### WHAT THIS TASK INVOLVES:
Tally the lines below that contain "elements" and reply with only the tally.
··· RECORDS FOR PROCESSING ···
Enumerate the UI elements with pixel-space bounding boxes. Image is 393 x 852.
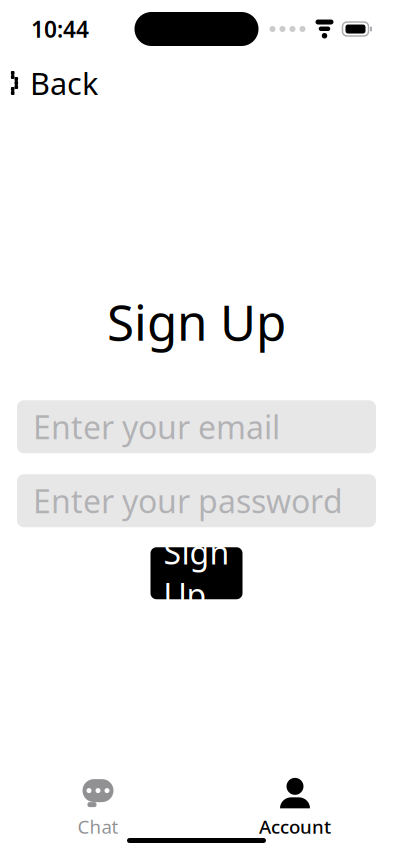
button[interactable]: Account: [230, 780, 360, 838]
staticText: Back: [30, 63, 98, 103]
staticText: 10:44: [31, 14, 89, 44]
staticText: Sign Up: [164, 531, 230, 616]
button[interactable]: Enter your password: [17, 474, 376, 527]
staticText: Chat: [78, 814, 118, 839]
button[interactable]: Back: [0, 53, 107, 113]
button[interactable]: Chat: [33, 780, 163, 838]
button[interactable]: Enter your email: [17, 400, 376, 453]
staticText: Enter your email: [33, 406, 280, 448]
button[interactable]: Sign Up: [150, 547, 242, 599]
staticText: Enter your password: [33, 480, 343, 522]
staticText: Sign Up: [107, 289, 286, 354]
staticText: Account: [259, 814, 331, 839]
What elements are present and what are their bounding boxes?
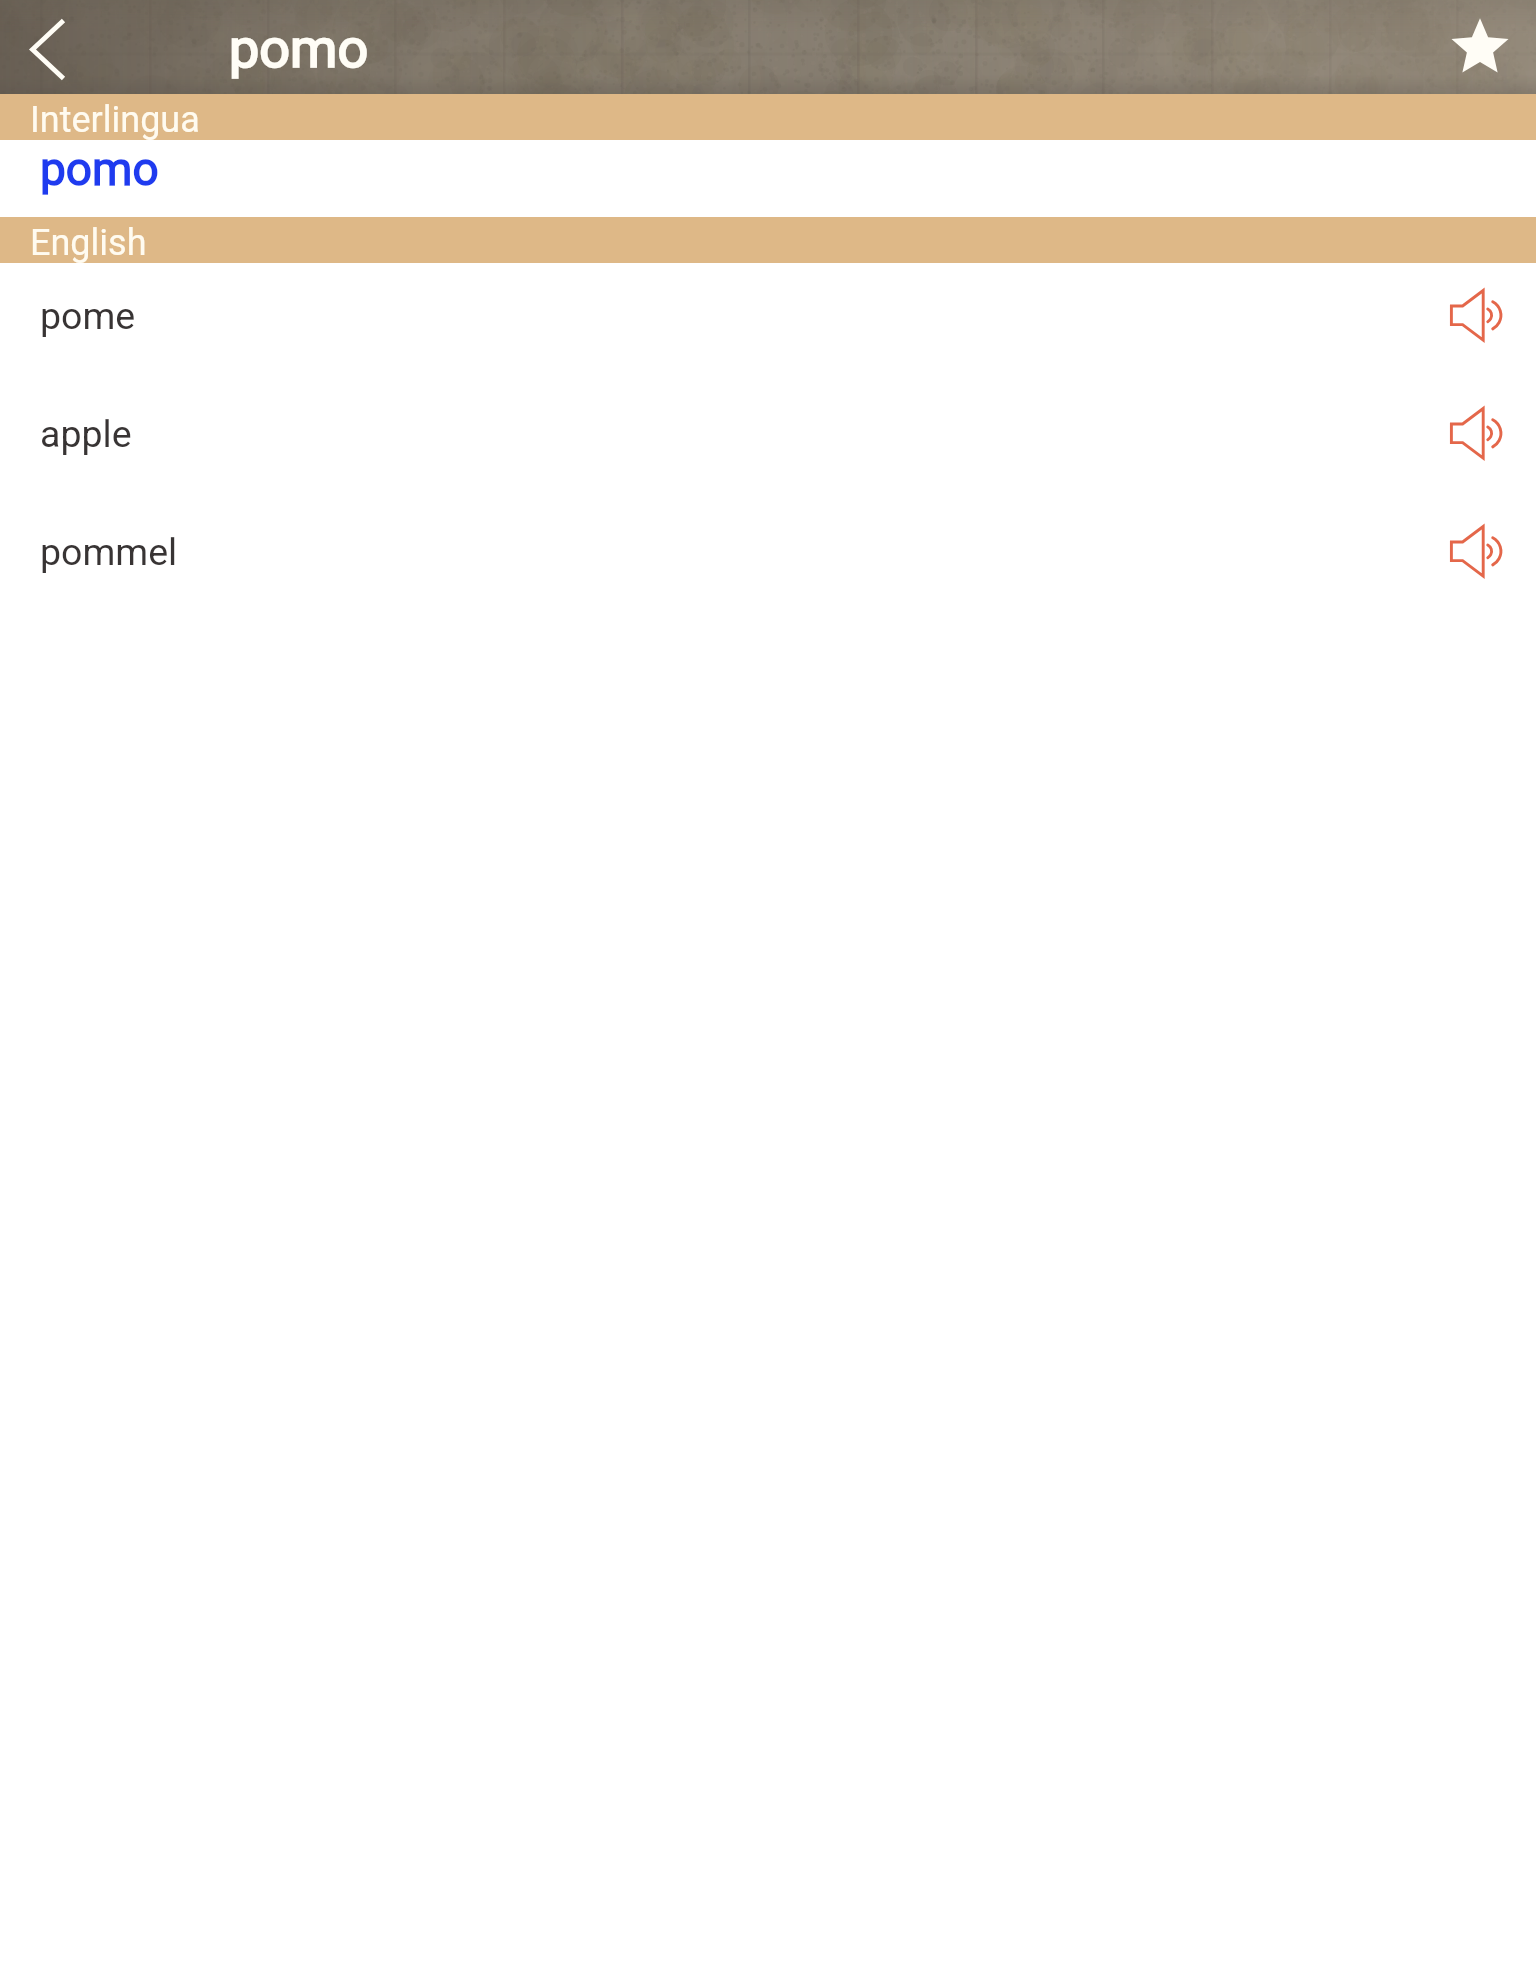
button[interactable]: Back: [0, 0, 96, 94]
button[interactable]: Play pronunciation of pommel: [1426, 499, 1536, 617]
staticText: apple: [40, 412, 132, 456]
button[interactable]: pome: [0, 263, 1536, 381]
staticText: Interlingua: [30, 99, 200, 141]
staticText: pomo: [229, 17, 369, 80]
button[interactable]: pomo: [0, 140, 1536, 217]
staticText: pommel: [40, 530, 178, 574]
staticText: English: [30, 222, 147, 264]
button[interactable]: Favorite: [1436, 0, 1536, 94]
button[interactable]: apple: [0, 381, 1536, 499]
staticText: pomo: [40, 142, 159, 196]
button[interactable]: pommel: [0, 499, 1536, 617]
button[interactable]: Play pronunciation of apple: [1426, 381, 1536, 499]
button[interactable]: Play pronunciation of pome: [1426, 263, 1536, 381]
staticText: pome: [40, 294, 136, 338]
···
### RESPONSE AREA:
2